Questions about Frequent Itemsets and Association Rules
(from the Pattern Mining Course)

Click on a question to see the answer.

Question 1: Consider the following transaction database, which contains five transactions and five items denoted as a, b, c, d, and e:
Transaction id Items
t1 {a, c, d}
t2 {b, c, e}
t3 {a, b, c, e}
t4 {b, e}
t5 {a, b, c, e}

If minsup = 2, write down all the frequent itemsets and their support.

The frequent itemsets are :

itemsets support
{a} 3
{b} 4
{c} 4
{e} 4
{a, b} 2
{a, c} 3
{a, e} 2
{b, c} 3
{b, e} 4
{c, e} 3
{a, b, c} 2
{a, b, e} 2
{a, c, e} 2
{b, c, e} 3
{a, b, c, e} 2
Question 2: Consider the following transaction database, which contains six transactions and five items denoted as a, b, c, d, and e:
Transaction id Items
t1 {a, b, d, e}
t2 {b, c, e}
t3 {a, b, d, e}
t4 {a, b, c, e}
t5 {a, b, c, d, e}
t6 {b, c, d}

What is the confidence and support of the rule {a} ==>{b, d, e}?

 What is the confidence and support of the rule {b, d, e} ==>{a}?

The support and confidence of the rule {a} ==>{b, d, e} are 3 transactions and 0.75 (75%), respectively.

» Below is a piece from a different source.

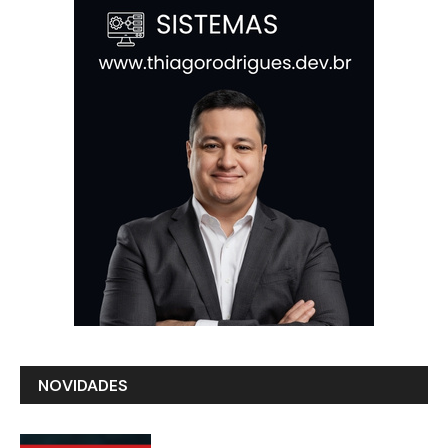
NOVIDADES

The support and confidence of the rule {b, d, e} ==>{a} are 3 transaction and 1 (100%), respectively

Question 3: What is the "Apriori property" ? And why is it important?

Let there be two itemsets X and Y. If X ⊂ Y, the support of Y is less than or equal to the support of X.

This property is important in frequent itemset mining because it allows to reduce the search space, that is to find all the frequent itemsets without having to explore all the possibilities. If we know that an itemset is infrequent, it is not necessary to explore its supersets.

Question 4: Let's say that the Apriori algorithm finds that the itemsets {a, b}, {a, c}, {c,d} and {c,e} are frequent in a database. Then, what are the candidate itemsets that Apriori will create from those?

The candidates will be {a,b,c} and {c,d,e}.

Question 5: The Eclat algorithm transforms the input database into a vertical database. What is the vertical database corresponding to the database of Question 1?

The vertical database is:

Item Transaction list
a t1, t3, t5
b t2, t3, t5
c t1, t2, t3, t5
d t2, t5
e t1, t2, t3, t5
Question 6: Let's say that a transaction database contains 5 distinct items. Two of those items are infrequent and three items are frequent.

What is the minimum number of frequent itemsets in that database?

What is the maximum number of frequent itemsets in that database?

Generally, if there are n items in a database, there are at most 2^n - 1 frequent itemsets (excluding the empty itemset).

Since infrequent items cannot be part of a frequent itemset, we can ignore them for this question.

Thus, if n = 3, we have a maximum of 2^3 - 1 = 7 frequent itemsets.

Now what about the minimum? According to the question, we know that three items are frequent, so the minimum number of frequent itemsets in that database is 3.